R. W. Schabacker, the father of modern analysis techniques have been described:Technical analysis as "a new science." Schabacker
explained that all the basic factor analysis are reasonable to bring
down mobile market situation and they are evaluated, and stored
automatically included in the balance carried on the stock chart. He
further describes the characteristics of the stock chart or diagram
other commodities as a perfect memory of the market and confirm that the
main value of a price chart beyond the mind the fact that a picture recording transactions in the past.
Schabacker specific definition of the following:"The
technical analysis of market volatility is an aspect of the analysis,
based on the phenomena arising from the market, ignoring the effects of
the elements of fundamental analysis and the weak other factors. Actually
Technical analysis can be explained simply as a way to speak again with
the consideration by the school's basic analysis. Fundamental
aspect of market analysis aimed specifically concerns on factors such
as issuing corporate stock, business enterprises, potential, past
activities, current income and future ,
balance sheet accounting, financial strength, quality of business
leadership team, ... The technical factor is what can be considered as
overall factors affecting the ability to price fluctuations shares after ignoring the elements of fundamental analysis and the factors that have not really affected. "
But according to Edward and Magee are:"Technical
analysis is the science of the record, usually in the form of graphs,
the trading activity takes place in the past cause price changes,
trading volume, of a security ... any
general or with the entire market and then will be based on the
"picture of the past" to infer that the trend may occur in the future. "
It
is no coincidence that the book "Technical Analysis of Stock Trend" by
Edward and Magee is replicated back to 8 times, this is the book offers
the most complete and most basic understanding of technical analysis, so
to be able to understand it is very necessary to study this book carefully. Here
will add some quotes to help the reader understand a bit more "...
technical analysts always told the full reason is the amount of
information, analyze data that is basically obsolete and research no
use value. Because sentiment is not interested in the past and even
now, the market is always forward, trying to reflect the growth in the
future, consider measuring and
to balance all these estimates, predictions of hundreds of investors -
those who look into the future together, but under completely different
angle and with colored glasses. In summary, the market price is
made up by the market itself, including all of the basic information
that people want to statistical analysis to find out along with many
other sources of information as important as or larger than many ... "

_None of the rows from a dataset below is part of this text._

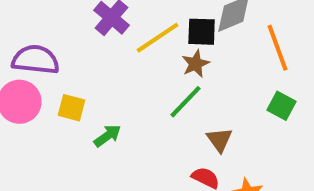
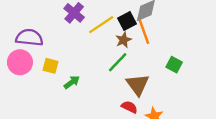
black square: (202, 32) -> (127, 21), turned -30
orange line: (278, 48) -> (144, 31), moved
brown triangle: (220, 140) -> (138, 85), size x1.5

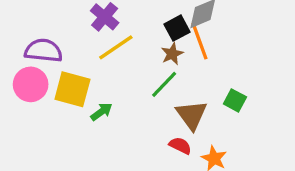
yellow line: (101, 25) -> (116, 47), moved
green square: (174, 65) -> (235, 100), moved
yellow square: (51, 66) -> (72, 89), size x1.6

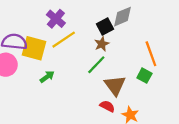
orange line: (200, 41) -> (151, 54), moved
yellow square: (72, 89) -> (34, 48), moved
green arrow: (101, 112) -> (47, 77), moved

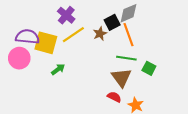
brown star: (102, 44) -> (100, 34), moved
orange line: (151, 54) -> (129, 35), moved
green line: (96, 65) -> (126, 58), moved, turned 54

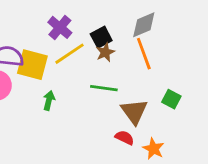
black square: (112, 22) -> (101, 37), moved
green line: (126, 58) -> (104, 88), moved
green arrow: (58, 69) -> (49, 100), turned -40

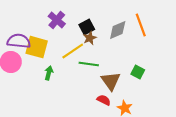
gray diamond: (144, 25) -> (118, 30), moved
yellow line: (69, 54) -> (73, 51), moved
orange line: (144, 54) -> (141, 25), moved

Edward and Magee also offers the following four basic points of technical analysis:- Market value of securities is determined only through interaction between supply and demand.- Supply and demand is influenced, at any time, by hundreds of factors that influence some reasonable, some almost absurd. Information,
opinions, psychology, prediction, ... (may be true, could be wrong,
...) on the future mix and mingle with each other and with other
elements necessary to form the overall balance of the whole market. No one person can grasp and quantify these things that the market will perform.-
Ignoring the small fluctuations will generally exercise price under the
general trend of market prices, the trend is stable over a relatively
long period.-
Changes in market trends shown by the shift of equilibrium of supply
and demand, whether for any cause can be identified earlier or later
than the volatile markets.
Finally we will consider the definition of Steven B. Achelis, author of the book "Technical Analysis from A to Z":"Technical
analysis is the study of prices, the basic tool is a diagram, in order
to improve the efficiency of investment activities ..."
After
the definition of technical analysis is just so simple but specific
nature, how performance will be studied in the next section. I invite to see the next part of Dow theory.